Document understanding data:
————————

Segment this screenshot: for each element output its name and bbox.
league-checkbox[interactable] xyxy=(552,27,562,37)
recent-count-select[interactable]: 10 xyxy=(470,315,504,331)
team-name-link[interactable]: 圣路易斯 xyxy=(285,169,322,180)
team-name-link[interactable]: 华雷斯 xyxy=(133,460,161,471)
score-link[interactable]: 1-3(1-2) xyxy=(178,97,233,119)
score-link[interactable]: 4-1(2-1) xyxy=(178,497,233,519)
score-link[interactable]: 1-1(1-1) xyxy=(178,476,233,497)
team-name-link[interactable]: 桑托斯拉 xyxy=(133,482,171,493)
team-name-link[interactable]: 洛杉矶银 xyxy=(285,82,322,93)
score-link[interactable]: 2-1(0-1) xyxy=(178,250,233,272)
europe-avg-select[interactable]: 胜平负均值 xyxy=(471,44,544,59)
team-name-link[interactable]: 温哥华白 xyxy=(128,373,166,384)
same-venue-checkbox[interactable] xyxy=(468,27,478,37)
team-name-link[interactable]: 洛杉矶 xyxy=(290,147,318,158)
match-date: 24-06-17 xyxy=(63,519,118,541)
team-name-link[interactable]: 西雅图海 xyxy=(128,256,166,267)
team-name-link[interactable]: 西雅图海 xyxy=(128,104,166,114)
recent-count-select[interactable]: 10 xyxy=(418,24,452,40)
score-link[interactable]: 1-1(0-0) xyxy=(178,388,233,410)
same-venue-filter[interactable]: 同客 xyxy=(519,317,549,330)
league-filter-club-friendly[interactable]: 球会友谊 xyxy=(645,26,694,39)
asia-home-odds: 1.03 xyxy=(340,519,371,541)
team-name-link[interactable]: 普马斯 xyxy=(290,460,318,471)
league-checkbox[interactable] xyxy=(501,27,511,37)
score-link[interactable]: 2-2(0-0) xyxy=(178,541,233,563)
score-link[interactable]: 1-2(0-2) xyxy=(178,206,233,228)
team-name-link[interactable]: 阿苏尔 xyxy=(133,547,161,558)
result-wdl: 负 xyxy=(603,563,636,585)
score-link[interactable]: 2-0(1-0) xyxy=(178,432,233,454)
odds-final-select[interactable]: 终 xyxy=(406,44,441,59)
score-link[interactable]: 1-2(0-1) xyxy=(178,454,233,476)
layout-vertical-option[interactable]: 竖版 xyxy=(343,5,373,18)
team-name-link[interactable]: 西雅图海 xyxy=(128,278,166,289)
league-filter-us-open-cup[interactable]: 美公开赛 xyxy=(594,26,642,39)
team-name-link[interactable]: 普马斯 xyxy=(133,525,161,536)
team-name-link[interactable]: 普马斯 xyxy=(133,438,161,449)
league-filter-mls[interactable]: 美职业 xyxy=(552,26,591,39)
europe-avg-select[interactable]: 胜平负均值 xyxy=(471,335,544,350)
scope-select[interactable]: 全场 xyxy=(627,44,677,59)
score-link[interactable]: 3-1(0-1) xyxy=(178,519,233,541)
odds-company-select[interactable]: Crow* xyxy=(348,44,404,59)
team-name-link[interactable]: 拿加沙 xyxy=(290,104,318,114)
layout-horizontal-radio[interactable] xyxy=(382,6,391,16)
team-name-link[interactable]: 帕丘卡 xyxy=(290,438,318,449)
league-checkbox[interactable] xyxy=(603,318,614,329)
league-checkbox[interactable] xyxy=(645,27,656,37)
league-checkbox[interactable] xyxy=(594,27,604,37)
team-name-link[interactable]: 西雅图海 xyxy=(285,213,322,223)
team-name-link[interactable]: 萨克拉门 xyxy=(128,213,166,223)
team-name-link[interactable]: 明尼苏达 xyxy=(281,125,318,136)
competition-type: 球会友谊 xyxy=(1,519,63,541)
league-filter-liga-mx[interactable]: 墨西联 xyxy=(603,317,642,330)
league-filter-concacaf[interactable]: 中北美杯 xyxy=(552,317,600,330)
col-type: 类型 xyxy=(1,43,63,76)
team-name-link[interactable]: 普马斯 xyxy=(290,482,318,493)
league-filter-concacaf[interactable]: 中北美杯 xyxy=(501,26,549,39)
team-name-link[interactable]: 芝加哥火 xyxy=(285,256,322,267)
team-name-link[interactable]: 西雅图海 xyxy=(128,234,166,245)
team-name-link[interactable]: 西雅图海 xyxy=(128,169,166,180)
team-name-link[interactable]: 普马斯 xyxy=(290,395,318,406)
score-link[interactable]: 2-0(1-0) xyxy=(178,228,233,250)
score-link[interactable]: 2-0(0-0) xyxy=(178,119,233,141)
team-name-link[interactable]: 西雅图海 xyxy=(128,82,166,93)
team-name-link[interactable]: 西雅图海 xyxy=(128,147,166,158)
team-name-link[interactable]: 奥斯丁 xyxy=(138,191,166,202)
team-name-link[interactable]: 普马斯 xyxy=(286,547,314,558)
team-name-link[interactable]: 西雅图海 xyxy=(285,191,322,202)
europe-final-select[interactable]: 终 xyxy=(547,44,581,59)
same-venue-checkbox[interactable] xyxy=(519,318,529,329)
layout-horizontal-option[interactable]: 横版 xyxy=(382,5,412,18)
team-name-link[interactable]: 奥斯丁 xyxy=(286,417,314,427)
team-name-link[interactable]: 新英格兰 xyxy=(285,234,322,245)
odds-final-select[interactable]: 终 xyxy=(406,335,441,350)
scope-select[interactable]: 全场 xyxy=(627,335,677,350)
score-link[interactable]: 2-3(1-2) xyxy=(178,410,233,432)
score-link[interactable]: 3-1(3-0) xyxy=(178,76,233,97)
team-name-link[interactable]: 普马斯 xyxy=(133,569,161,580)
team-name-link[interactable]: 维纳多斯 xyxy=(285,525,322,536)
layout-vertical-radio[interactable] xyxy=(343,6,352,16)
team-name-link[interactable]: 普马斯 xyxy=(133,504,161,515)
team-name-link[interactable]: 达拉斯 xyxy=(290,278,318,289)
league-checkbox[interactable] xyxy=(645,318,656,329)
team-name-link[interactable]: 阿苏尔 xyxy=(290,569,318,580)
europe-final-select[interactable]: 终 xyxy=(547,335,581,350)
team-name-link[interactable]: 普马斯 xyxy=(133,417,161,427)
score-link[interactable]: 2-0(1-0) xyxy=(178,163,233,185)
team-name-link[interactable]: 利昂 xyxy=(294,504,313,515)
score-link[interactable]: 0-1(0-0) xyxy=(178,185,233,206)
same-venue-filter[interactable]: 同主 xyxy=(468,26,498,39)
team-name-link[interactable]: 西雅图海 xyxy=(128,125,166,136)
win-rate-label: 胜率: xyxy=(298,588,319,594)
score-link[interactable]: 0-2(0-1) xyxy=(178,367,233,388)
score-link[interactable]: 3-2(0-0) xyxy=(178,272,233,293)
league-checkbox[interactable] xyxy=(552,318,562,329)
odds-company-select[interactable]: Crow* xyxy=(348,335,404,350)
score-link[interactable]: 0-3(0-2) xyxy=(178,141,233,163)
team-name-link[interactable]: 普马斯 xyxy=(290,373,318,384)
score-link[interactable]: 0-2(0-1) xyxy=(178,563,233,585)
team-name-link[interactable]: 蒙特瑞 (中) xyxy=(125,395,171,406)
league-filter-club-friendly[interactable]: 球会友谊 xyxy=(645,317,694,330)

————————

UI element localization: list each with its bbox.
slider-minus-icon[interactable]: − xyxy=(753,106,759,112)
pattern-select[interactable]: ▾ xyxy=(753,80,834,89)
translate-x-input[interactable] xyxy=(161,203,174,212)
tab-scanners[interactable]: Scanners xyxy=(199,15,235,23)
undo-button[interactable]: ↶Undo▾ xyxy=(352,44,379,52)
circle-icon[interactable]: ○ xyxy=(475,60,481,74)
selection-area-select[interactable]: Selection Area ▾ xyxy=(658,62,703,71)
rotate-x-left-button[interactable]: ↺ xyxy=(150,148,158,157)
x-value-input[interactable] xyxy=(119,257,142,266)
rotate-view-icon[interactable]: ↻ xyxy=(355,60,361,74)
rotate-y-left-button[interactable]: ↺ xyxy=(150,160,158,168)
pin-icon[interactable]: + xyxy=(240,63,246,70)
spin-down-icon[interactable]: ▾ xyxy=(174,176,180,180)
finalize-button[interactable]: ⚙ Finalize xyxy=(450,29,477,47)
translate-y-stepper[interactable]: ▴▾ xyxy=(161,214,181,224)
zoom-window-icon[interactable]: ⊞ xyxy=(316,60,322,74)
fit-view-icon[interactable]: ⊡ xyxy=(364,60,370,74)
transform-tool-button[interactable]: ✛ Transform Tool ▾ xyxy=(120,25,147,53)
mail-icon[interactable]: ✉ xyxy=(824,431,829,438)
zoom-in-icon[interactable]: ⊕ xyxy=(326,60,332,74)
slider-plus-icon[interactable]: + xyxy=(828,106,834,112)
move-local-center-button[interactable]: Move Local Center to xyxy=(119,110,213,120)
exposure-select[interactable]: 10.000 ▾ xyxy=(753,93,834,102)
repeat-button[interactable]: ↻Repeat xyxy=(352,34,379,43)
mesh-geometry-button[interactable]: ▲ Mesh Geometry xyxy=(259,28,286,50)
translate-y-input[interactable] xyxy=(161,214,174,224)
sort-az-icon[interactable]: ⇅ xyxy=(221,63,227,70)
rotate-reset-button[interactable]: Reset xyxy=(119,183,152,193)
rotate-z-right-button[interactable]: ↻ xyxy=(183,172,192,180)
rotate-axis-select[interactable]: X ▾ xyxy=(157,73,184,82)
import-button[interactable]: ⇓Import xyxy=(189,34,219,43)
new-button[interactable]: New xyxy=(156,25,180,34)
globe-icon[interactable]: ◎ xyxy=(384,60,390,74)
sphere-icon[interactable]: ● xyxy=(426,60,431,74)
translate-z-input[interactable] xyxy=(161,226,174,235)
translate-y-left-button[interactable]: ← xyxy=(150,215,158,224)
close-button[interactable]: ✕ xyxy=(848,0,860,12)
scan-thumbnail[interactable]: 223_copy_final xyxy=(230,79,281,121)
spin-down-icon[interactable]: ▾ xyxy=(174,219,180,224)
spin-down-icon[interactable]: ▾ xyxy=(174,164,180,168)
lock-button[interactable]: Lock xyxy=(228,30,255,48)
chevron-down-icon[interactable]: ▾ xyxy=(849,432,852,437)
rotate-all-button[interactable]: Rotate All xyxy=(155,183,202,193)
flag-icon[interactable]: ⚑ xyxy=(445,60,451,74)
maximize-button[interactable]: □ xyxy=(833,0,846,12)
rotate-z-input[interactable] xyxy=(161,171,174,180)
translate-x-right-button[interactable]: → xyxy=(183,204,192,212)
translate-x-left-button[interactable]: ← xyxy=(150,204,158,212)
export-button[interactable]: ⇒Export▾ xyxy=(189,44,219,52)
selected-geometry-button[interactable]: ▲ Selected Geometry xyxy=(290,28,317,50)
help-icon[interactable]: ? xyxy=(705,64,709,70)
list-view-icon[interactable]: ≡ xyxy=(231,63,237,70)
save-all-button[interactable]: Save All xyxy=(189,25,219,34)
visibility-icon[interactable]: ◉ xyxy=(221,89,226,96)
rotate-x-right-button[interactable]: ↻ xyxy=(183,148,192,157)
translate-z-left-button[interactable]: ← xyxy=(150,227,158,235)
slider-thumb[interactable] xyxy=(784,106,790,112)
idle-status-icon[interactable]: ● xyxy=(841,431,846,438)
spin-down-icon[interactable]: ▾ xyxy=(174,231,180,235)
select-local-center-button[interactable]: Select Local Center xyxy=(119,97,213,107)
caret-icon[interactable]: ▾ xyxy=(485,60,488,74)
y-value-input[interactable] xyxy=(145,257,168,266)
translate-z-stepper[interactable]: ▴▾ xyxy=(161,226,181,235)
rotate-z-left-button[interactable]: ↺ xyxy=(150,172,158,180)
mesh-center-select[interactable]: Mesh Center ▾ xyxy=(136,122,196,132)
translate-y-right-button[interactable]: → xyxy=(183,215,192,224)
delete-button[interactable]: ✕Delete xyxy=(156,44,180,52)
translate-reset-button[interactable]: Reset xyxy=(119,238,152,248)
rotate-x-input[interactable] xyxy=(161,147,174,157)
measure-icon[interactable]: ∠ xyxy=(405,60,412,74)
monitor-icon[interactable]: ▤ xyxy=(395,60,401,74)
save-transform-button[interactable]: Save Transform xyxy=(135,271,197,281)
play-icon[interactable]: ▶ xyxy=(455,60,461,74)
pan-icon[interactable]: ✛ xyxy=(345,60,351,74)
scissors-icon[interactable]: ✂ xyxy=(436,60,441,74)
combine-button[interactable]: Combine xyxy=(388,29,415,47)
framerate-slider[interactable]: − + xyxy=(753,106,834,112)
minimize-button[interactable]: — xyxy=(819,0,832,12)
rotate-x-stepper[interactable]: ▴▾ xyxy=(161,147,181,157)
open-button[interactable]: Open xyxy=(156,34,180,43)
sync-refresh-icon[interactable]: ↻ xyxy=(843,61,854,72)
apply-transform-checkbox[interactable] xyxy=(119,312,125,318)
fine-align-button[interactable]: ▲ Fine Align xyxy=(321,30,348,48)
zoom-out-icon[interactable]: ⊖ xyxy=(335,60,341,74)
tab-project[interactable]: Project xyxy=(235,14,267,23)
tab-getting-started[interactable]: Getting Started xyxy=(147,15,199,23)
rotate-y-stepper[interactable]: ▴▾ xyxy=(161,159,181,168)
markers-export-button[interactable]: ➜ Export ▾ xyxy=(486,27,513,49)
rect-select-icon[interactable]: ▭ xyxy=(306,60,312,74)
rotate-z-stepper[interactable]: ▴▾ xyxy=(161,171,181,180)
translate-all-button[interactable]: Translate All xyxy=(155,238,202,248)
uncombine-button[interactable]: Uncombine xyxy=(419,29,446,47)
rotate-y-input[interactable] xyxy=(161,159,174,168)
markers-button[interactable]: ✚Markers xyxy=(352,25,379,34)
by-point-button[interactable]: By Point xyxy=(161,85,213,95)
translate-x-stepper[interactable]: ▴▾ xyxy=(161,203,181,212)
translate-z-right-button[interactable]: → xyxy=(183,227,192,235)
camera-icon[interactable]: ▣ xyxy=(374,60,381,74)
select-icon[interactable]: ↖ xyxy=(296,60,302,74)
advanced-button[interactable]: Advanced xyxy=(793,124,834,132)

————————

Assignment: Lines of the data above that include the string "company" must each be copied.

Result of the exercise:
odds-company-select[interactable]: Crow* xyxy=(348,44,404,59)
odds-company-select[interactable]: Crow* xyxy=(348,335,404,350)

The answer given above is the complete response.